Abstract
We evaluated the IGF1 system in cholangiocytes of primay biliary cirrhosis (PBC) patients and investigated the relationships with apoptosis. Biopsies of PBC patients (n=32) and normal subjects (n=5) were investigated by immunohistochemistry for expression in cholangiocytes of IGF1, IGF1-R, pAKT, terminal deoxynucleotide transferase end labeling (TUNEL), Bax (proapoptotic protein), and Bcl2 (antiapoptotic protein). Whereas normal cholangiocytes were almost negative, cholangiocytes of PBC patients showed strong IHC staining for IGF1, IGF1-R, and pAKT, which increases from stage I to stage IV, where >70% of cholangiocytes were positive. Bax/Bcl2 ratio reached the highest value (4.6) in PBC stage III when apoptosis is maximal (24% TUNEL positivity), whereas it declines in stage IV (1.4) when only 7.8% cholangiocytes were TUNEL positive. In PBC stages III and IV, expression of IGF1, IGF1-R, and pAKT in cholangiocytes was directly correlated with the antiapoptotic Bcl2 and inversely correlated with proapoptotic Bax, Bax/Bcl2 ratio, and TUNEL positivity. In conclusion, cholangiocytes of PBC patients showed a marked increase in IGF1, IGF1-R, and pAKT expression involving most cholangiocytes surviving in the terminal ductopenic stage. This was associated and correlated with a balance of pro- and antiapoptotic proteins favoring survival rather than apoptosis, suggesting a major role of IGF1 system in promoting cholangiocyte survival.
P
The aim of this study was to evaluate IGF1, IGF1-R, and PI3K/AKPT pathway in cholangiocytes of patients with different stages of PBC and to correlate their expression with markers of apoptosis.
Materials and Methods
Liver Samples and Patient Characteristics
The study was carried out on liver biopsies from 32 post-menopausal female patients with diagnosis of PBC based on standard, internationally accepted criteria (Boyer 1997). Four of eight biopsies of PBC stage IV were obtained from the explanted liver. As controls, we investigated five liver biopsies with a normal histology (from patients submitted to laparotomy). PBC specimens were staged according to Ludwig et al. (1978). All PBC patients and controls were negative for hepatitis B and C markers. All PBC patients were under treatment with ursodeoxycholic acid. The study protocol was in accordance with the ethical guidelines of the 1975 Declaration of Helsinki.

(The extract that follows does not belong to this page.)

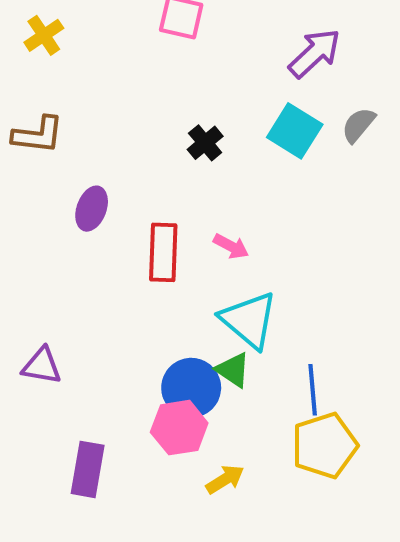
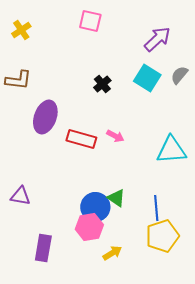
purple ellipse: (92, 209) -> (45, 117), size x1.5
red rectangle: (163, 252) -> (81, 139), turned -76
cyan triangle: (249, 320) -> (171, 150), moved, turned -44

Liver Histology and Immunohistochemistry
Common liver histology was performed in 3- to 4-μm sections stained with hematoxylin-eosin and Masson's stains. For immunohistochemistry (IHC), endogenous peroxidase activity was blocked by a 30-min incubation in methanolic hydrogen peroxide (2.5%). Endogenous biotin was blocked by Biotin Blocking System (Dako; Glostrup, Denmark). Sections were hydrated, rinsed in PBS (pH 7.4), and incubated overnight at 4C with antibodies for cytokeratin 19 (CK-19, 1:100; Dako), proliferating cellular nuclear antigen (PC10, mouse anti-PCNA reacting with all vertebrate species, 1:100; Dako), IGF1 (sc-7144, goat polyclonal, 1:100; Santa Cruz Biotechnology, Santa Cruz, CA), IGF1-R (sc-9038, rabbit polyclonal, 1:80; Santa Cruz Biotechnology); pAKT (sc-16646-R, rabbit polyclonal, 1:100; Santa Cruz Biotechnology), Bax (sc-7480, mouse monoclonal, 1:200; Santa Cruz Biotechnology), Bcl2 (sc-7382, mouse monoclonal, 1:100; Santa Cruz Biotechnology). Samples were rinsed with PBS for 5 min, incubated for 10 min at room temperature with secondary link biotinylated antibody (biotinylated anti-rabbit, anti-mouse, anti-goat, ABC system; DAKO LSAB+), incubated with streptavidin-peroxidase for 10 min, and finally developed with DAB. Negative controls were performed by applying specific non-immune serum. At least six slides were used per patient.
For detection of apoptosis on the single cell we used the terminal deoxynucleotide transferase end labeling (TUNEL) method (ApopTag; Oncor, Gaithersburg, MD).
For each sample, more than five portal spaces limited to interlobular bile ducts (<100 μm in diameter) were studied. Findings were expressed as the percentage of IHC-positive cells over the total number of cholangiocytes by counting >100 nuclei in bile ducts. Histological and IHC determination were performed independently and blindly by two pathologists (PO, AF) from two different institutions, with an agreement always >90%.
Analytical Methods
Liver function tests and hepatitis markers were assessed by routine laboratory methods. Antimitochondrial antibodies status was evaluated by indirect immunofluorescence and by ELISA, as previously described (Alvaro et al. 2004).
Statistical Analyses
Data were expressed as mean ± standard error (SE). Statistics were performed using the Mann-Whitney test and Spearman's correlation coefficient. A p value <0.05 was considered to be statistically significant.
Results
Characteristics of PBC patients and normal controls are reported in Table 1. No significant differences in age exist between patients with different PBC stages and normal controls.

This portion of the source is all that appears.